[Dataset entries]
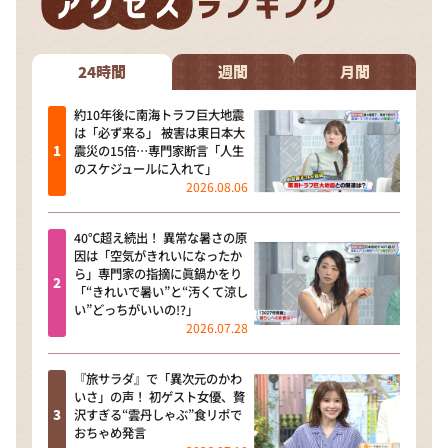
24時間
週間
月間
約10年後に南海トラフ巨大地震
は「必ず来る」 被害は東日本大
震災の15倍…専門家断言「人生
のスケジュールに入れて」
2026.08.06
40℃超え続出！ 異常な暑さの原
因は「空気がきれいになったか
ら」専門家の指摘に眞鍋かをり
「“きれいで暑い”と“汚くて涼し
い”どっちがいいの!?」
2026.07.28
『旅サラダ』で「異次元のかわ
いさ」の声！ 初ゲスト女優、贅
沢すぎる“雲丹しゃぶ”食リポで
おちゃめ発言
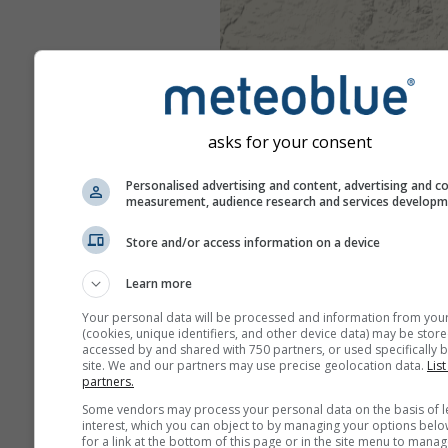
asks for your consent
Personalised advertising and content, advertising and c
measurement, audience research and services develop
Store and/or access information on a device
Learn more
Your personal data will be processed and information from you
(cookies, unique identifiers, and other device data) may be store
accessed by and shared with 750 partners, or used specifically b
site. We and our partners may use precise geolocation data.
List
partners.
Some vendors may process your personal data on the basis of l
interest, which you can object to by managing your options belo
for a link at the bottom of this page or in the site menu to manag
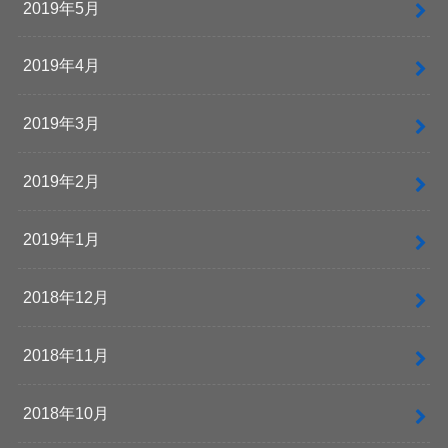
2019年5月
2019年4月
2019年3月
2019年2月
2019年1月
2018年12月
2018年11月
2018年10月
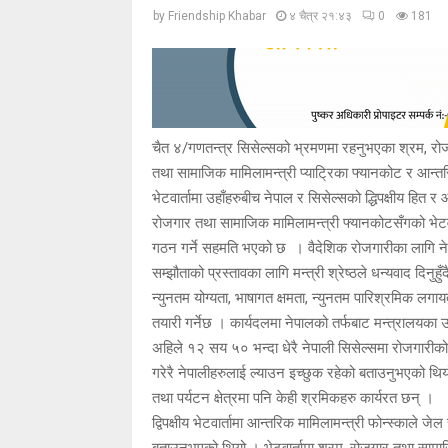
by
Friendship Khabar
४ चैत्र २१:४३
0
181
चैत ४/गणतन्त्र सिसेल्सको भ्रमणमा रहनुभएका श्रम, रोजगा
तथा सामाजिक मामिलामन्त्री प्याट्रिका फ्यानकोट र आन्तरिक म
भेटवार्तामा उहाँहरुबीच नेपाल र सिसेल्सको द्धिपक्षीय हि
रोजगार तथा सामाजिक मामिलामन्त्री फ्यानकोटसँगको भेटवार्त
गठन गर्ने सहमति भएको छ । वैदेशिक रोजगारीका लागि नेपा
सम्झौताको प्रस्तावका लागि मन्त्री श्रेष्ठले धन्यवाद दिनुह
न्युनतम योग्यता, भाषागत क्षमता, न्युनतम पारिश्रमिक लगा
तयारी गर्नेछ । कार्यदलमा नेपालको तर्फबाट मन्त्रालयका उप
अहिले १२ सय ५० भन्दा धेरै नेपाली सिसेल्समा रोजगारीको क्
गरेरै नेपालीहरुलाई ल्याउन इच्छुक रहेको बताउनुभएको थियो
तथा पर्यटन क्षेत्रमा पनि केही श्रमिकहरु कार्यरत छन् ।
द्विपक्षीय भेटवार्तामा आन्तरिक मामिलामन्त्री फोन्स्काले 
बताउनुभएको थियो । भेटवार्तामा श्रम, रोजगार तथा साम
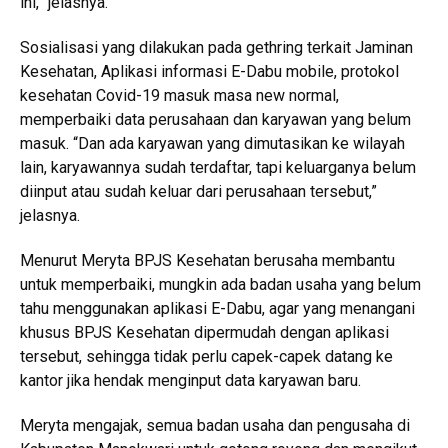
ini,” jelasnya.
Sosialisasi yang dilakukan pada gethring terkait Jaminan
Kesehatan, Aplikasi informasi E-Dabu mobile, protokol
kesehatan Covid-19 masuk masa new normal,
memperbaiki data perusahaan dan karyawan yang belum
masuk. “Dan ada karyawan yang dimutasikan ke wilayah
lain, karyawannya sudah terdaftar, tapi keluarganya belum
diinput atau sudah keluar dari perusahaan tersebut,”
jelasnya.
Menurut Meryta BPJS Kesehatan berusaha membantu
untuk memperbaiki, mungkin ada badan usaha yang belum
tahu menggunakan aplikasi E-Dabu, agar yang menangani
khusus BPJS Kesehatan dipermudah dengan aplikasi
tersebut, sehingga tidak perlu capek-capek datang ke
kantor jika hendak menginput data karyawan baru.
Meryta mengajak, semua badan usaha dan pengusaha di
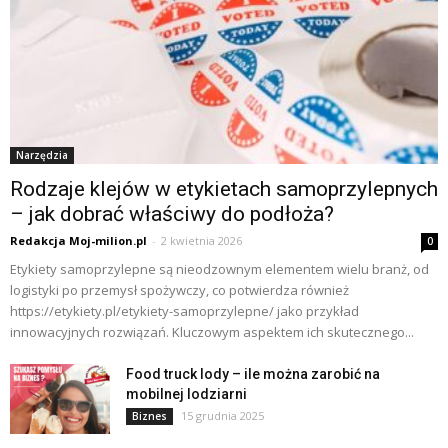
Narzędzia
Rodzaje klejów w etykietach samoprzylepnych
– jak dobrać właściwy do podłoża?
Redakcja Moj-milion.pl
-
2 kwietnia 2026
0
Etykiety samoprzylepne są nieodzownym elementem wielu branż, od
logistyki po przemysł spożywczy, co potwierdza również
https://etykiety.pl/etykiety-samoprzylepne/ jako przykład
innowacyjnych rozwiązań. Kluczowym aspektem ich skutecznego...
Food truck lody – ile można zarobić na
mobilnej lodziarni
15 grudnia 2025
Biznes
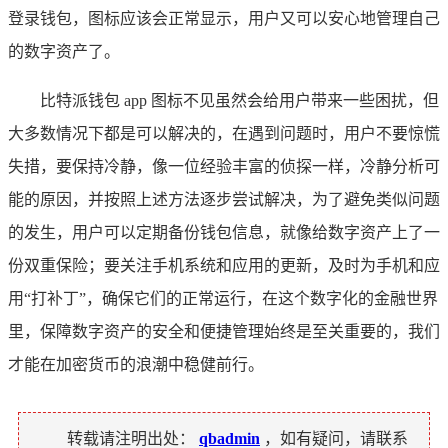
登录钱包，图标应该会正常显示，用户又可以安心地管理自己
的数字资产了。
比特派钱包 app 图标不见虽然会给用户带来一些困扰，但
大多数情况下都是可以解决的，在遇到问题时，用户不要惊慌
失措，要保持冷静，像一位经验丰富的侦探一样，冷静分析可
能的原因，并按照上述方法逐步尝试解决，为了避免类似问题
的发生，用户可以定期备份钱包信息，就像给数字资产上了一
份双重保险；要关注手机系统和应用的更新，及时为手机和应
用“打补丁”，确保它们的正常运行，在这个数字化的金融世界
里，保障数字资产的安全和便捷管理始终是至关重要的，我们
才能在加密货币的浪潮中稳健前行。
转载请注明出处：
qbadmin
，如有疑问，请联系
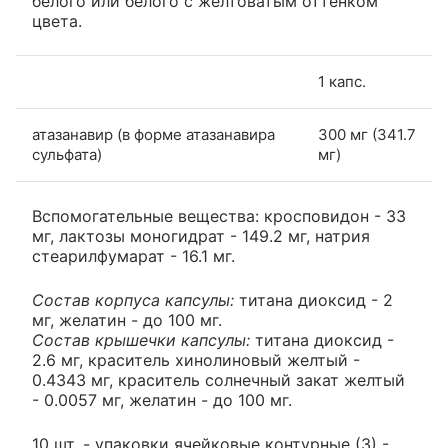
белого или белого с желтоватым оттенком
цвета.
1 капс.
атазанавир (в форме атазанавира
300 мг (341.7
сульфата)
мг)
Вспомогательные вещества: кросповидон - 33
мг, лактозы моногидрат - 149.2 мг, натрия
стеарилфумарат - 16.1 мг.
Состав корпуса капсулы:
титана диоксид - 2
мг, желатин - до 100 мг.
Состав крышечки капсулы:
титана диоксид -
2.6 мг, краситель хинолиновый желтый -
0.4343 мг, краситель солнечный закат желтый
- 0.0057 мг, желатин - до 100 мг.
10 шт. - упаковки ячейковые контурные (3) -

__WHAT TO DO__
Would you filter the records and copy each line that contains the word "masuk"?

__SOLUTION__
kesehatan Covid-19 masuk masa new normal,
masuk. “Dan ada karyawan yang dimutasikan ke wilayah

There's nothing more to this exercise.